The main emissions issues Gray’s Garage sees are with trucks that are out of warranty and have not been maintained well. “A good portion of it is electrical,” Gray said. Lots of problems are with severe service trucks, where mud and other contaminants penetrate “not just in the connections, but in between the harnesses, the sheathing and mounting brackets, and will wear right through.”

Some electrical problems will manifest only when it’s raining because something has been rubbed enough to malfunction when it’s wet, but there is no permanent short, Gray said. Left alone, though, the problem often worsens to become constant. Some such problems can be fixed with a harness repair or replacement, but others can become unrepairable.

 

As for preventive measures, Malliinson said Pittsburgh Power has had excellent results with a cleaning process by Diesel Force and its own Max Mileage fuel catalyst that it says improves combustion and efficiency. “Keep in mind that if you wait till you have half a million miles, there’s lots of soot and carbon buildup in that engine, in the combustion chamber, in the exhaust valves, the EGR valves, the EGR cooler and down through DPF,” he said.

The force cleaning, averaging $450 for the first cleaning, is expensive because of the chemicals required. But look inside the head after the cleaning and “it will be bare cast iron,” Mallinson said. “You’ll think that it’s a brand-new head.” That’s followed by other steps that can involve cleaning the DPF and exhaust system sensors.

Gray said codes related to the DPF can provide a strong clue that it’s due for a cleaning when it might not otherwise be obvious. “The exhaust back-pressure is going to be way too high, the DPF differential pressure is going to be too high, the SCR [selective catalytic reduction] efficiency is going to be bad, but yet the sensors all appear to be working correctly.”  

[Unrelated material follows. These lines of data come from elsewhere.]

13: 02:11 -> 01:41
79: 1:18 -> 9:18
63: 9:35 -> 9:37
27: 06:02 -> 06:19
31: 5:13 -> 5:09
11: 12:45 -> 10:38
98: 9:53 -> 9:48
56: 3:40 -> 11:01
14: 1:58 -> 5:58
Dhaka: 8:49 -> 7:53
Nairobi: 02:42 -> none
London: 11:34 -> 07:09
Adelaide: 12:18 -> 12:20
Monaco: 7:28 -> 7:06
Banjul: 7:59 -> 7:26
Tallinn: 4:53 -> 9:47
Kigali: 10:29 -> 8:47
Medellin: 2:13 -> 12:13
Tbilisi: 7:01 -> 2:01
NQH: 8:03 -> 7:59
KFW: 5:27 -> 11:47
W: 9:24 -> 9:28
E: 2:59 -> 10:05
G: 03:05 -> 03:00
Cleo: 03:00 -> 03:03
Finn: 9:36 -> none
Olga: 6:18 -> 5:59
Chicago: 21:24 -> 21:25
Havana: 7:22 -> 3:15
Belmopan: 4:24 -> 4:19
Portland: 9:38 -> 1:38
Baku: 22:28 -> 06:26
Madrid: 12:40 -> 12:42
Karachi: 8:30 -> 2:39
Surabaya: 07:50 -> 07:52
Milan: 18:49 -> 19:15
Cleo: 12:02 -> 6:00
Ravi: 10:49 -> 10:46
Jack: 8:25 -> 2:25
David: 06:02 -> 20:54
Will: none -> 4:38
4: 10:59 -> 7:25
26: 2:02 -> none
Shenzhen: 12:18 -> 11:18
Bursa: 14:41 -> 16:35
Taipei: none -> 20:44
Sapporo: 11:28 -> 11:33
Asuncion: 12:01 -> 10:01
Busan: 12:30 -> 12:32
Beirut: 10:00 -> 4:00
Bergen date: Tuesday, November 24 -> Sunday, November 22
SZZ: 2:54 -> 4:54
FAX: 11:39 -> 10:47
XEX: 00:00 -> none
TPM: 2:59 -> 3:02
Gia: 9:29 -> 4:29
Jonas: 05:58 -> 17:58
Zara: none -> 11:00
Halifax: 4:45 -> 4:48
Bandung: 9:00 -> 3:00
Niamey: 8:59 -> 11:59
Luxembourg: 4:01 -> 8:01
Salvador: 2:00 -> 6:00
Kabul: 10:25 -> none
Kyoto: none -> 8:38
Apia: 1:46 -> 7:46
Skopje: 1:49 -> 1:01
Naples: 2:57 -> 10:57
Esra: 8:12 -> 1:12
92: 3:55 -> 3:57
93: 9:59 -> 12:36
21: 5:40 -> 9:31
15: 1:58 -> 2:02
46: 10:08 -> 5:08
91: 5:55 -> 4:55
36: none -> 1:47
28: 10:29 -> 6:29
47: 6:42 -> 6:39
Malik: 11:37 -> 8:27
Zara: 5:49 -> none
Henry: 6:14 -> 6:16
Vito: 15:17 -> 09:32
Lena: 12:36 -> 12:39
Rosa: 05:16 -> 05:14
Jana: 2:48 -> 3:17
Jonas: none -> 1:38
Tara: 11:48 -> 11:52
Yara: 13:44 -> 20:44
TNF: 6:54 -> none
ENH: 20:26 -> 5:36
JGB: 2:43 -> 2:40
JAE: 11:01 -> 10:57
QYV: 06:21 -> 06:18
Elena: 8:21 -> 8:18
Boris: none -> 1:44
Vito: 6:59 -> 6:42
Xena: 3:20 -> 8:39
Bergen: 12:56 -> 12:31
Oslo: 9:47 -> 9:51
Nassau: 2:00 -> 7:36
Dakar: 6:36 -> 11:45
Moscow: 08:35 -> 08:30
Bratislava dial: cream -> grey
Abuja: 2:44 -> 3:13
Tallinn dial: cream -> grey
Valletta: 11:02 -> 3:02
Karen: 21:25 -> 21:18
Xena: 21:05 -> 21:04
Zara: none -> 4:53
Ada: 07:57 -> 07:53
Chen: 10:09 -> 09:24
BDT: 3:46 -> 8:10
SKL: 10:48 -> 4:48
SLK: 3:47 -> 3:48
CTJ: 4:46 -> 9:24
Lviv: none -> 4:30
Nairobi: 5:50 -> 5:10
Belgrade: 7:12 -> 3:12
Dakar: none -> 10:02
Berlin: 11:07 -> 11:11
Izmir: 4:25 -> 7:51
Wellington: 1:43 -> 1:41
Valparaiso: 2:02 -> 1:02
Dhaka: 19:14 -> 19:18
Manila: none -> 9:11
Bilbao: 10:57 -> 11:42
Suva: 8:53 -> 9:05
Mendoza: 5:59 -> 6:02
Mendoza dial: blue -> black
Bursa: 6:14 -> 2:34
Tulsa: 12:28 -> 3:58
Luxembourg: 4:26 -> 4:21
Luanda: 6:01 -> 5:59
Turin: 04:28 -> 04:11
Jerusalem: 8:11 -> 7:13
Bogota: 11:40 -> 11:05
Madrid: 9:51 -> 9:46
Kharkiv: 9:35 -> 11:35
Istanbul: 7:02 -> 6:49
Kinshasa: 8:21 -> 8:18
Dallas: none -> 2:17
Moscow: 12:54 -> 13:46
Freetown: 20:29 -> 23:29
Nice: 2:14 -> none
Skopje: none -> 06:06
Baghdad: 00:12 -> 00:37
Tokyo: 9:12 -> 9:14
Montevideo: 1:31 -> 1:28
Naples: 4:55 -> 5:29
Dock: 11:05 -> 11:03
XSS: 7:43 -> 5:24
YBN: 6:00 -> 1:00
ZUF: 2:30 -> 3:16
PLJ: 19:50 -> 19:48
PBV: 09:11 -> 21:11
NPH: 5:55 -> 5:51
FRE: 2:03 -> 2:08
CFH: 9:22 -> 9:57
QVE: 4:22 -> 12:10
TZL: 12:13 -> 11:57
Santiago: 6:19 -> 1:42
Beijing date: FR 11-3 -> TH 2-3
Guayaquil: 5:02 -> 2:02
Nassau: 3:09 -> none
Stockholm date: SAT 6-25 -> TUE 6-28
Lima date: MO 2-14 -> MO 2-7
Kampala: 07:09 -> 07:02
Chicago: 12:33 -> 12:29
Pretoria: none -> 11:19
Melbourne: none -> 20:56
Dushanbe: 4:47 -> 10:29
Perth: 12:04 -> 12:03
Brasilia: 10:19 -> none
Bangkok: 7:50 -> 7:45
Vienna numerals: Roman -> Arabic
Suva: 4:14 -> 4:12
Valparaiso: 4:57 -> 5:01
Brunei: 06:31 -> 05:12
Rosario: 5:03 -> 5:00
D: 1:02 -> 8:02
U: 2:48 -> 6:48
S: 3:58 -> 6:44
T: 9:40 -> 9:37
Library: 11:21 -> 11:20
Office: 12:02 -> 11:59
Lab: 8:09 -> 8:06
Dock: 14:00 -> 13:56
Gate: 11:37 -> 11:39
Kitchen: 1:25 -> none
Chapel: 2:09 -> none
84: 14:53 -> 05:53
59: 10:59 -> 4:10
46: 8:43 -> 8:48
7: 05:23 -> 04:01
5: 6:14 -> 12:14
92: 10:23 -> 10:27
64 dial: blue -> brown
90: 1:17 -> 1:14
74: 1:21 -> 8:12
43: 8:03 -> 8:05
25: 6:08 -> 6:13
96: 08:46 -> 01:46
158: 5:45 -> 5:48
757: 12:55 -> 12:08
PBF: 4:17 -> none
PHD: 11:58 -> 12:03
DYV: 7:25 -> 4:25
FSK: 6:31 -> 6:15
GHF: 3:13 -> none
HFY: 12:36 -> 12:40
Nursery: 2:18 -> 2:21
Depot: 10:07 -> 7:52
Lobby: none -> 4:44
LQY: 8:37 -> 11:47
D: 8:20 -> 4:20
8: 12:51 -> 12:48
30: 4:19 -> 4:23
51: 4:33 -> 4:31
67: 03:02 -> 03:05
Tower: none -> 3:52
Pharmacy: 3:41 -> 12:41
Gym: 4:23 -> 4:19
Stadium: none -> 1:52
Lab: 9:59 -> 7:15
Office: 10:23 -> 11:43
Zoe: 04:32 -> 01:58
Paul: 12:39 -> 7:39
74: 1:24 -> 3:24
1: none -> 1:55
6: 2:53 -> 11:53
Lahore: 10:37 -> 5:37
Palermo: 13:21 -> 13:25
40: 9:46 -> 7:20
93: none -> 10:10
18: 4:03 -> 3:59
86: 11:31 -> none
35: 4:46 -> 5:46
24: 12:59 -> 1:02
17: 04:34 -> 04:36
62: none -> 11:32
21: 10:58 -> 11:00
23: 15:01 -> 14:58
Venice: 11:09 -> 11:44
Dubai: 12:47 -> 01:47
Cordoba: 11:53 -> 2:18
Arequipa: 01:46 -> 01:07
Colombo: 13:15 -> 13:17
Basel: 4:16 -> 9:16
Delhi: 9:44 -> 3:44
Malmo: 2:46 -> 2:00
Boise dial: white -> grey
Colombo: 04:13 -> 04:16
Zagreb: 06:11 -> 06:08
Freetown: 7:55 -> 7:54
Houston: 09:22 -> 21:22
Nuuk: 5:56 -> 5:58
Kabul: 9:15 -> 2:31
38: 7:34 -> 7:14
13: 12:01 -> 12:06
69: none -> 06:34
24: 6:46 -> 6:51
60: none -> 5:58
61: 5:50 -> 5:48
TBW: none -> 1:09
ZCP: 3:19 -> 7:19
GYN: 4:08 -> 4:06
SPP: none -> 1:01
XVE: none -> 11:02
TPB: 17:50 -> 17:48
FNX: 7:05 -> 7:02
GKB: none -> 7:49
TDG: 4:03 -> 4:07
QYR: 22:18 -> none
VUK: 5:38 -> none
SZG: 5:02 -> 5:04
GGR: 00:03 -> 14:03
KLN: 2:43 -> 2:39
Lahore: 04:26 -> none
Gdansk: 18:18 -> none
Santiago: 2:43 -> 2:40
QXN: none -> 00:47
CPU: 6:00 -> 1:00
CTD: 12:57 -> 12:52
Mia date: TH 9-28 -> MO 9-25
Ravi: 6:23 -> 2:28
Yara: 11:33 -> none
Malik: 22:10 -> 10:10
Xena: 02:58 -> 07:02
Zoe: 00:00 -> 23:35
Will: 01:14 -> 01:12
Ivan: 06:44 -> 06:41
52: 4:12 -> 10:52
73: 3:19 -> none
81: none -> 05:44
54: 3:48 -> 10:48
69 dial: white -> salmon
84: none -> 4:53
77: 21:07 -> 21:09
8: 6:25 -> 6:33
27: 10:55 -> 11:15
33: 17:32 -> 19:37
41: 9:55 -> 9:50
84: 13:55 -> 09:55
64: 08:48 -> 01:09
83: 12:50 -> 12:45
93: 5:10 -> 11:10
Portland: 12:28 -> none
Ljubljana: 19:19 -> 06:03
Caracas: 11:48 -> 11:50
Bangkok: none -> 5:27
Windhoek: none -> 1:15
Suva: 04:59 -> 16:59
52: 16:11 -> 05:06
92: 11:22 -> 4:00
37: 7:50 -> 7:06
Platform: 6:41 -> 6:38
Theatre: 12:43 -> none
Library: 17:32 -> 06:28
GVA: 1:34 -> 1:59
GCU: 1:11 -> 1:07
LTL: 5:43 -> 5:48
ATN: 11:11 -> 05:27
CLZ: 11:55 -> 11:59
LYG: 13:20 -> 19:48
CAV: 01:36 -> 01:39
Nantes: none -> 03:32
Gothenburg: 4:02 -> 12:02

Buchs noted that the high costs of cleaning or replacing a DPF is a serious deterrent to proper maintenance. Yet, Gray said, “I don’t have an alternative other than having it cleaned and tested, or replacing it.” Many customers ask about having the component removed, but he explained the engines were designed to run with them, so a removal would be “opening the door to other problems.”

Another aspect of DPF maintenance is to ensure you don’t do anything to void the warranty. For example, Gray said, “Where you could have a warranty issue, if you’ve been driving the truck for any amount of time with the engine warning light on, if you’ve got an aftertreatment system, the DPF is disabled.” All such occurrences are recorded on newer engines and readily available to the dealer.